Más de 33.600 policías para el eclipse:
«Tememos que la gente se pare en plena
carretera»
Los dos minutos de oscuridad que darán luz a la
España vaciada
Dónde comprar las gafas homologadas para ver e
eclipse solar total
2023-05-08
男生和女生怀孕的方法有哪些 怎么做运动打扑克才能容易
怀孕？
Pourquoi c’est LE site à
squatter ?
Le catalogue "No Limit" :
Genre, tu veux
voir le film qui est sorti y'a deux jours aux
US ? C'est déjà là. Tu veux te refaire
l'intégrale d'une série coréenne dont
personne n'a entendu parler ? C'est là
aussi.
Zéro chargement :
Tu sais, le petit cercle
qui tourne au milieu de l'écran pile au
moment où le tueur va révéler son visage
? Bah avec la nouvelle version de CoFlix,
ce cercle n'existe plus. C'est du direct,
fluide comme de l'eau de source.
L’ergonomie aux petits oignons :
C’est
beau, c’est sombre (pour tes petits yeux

════════════════════

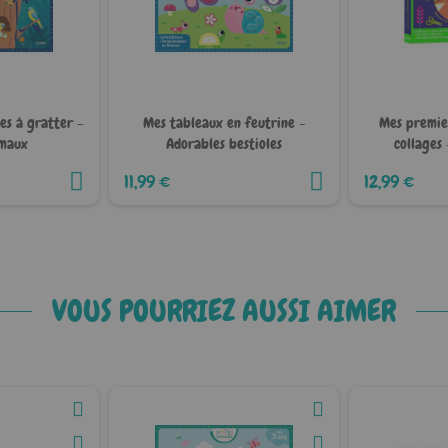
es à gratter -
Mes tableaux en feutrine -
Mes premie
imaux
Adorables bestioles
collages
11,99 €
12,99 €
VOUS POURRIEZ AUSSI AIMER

════════════════════

**What to do**:
Give back exactly the lines above starting at the line where "L’ergonomie aux petits" appears and ending at the line where "beau, c’est sombre (pour tes petits yeux" appears, both included, with no other lines.

**Task solution**:
L’ergonomie aux petits oignons :
C’est
beau, c’est sombre (pour tes petits yeux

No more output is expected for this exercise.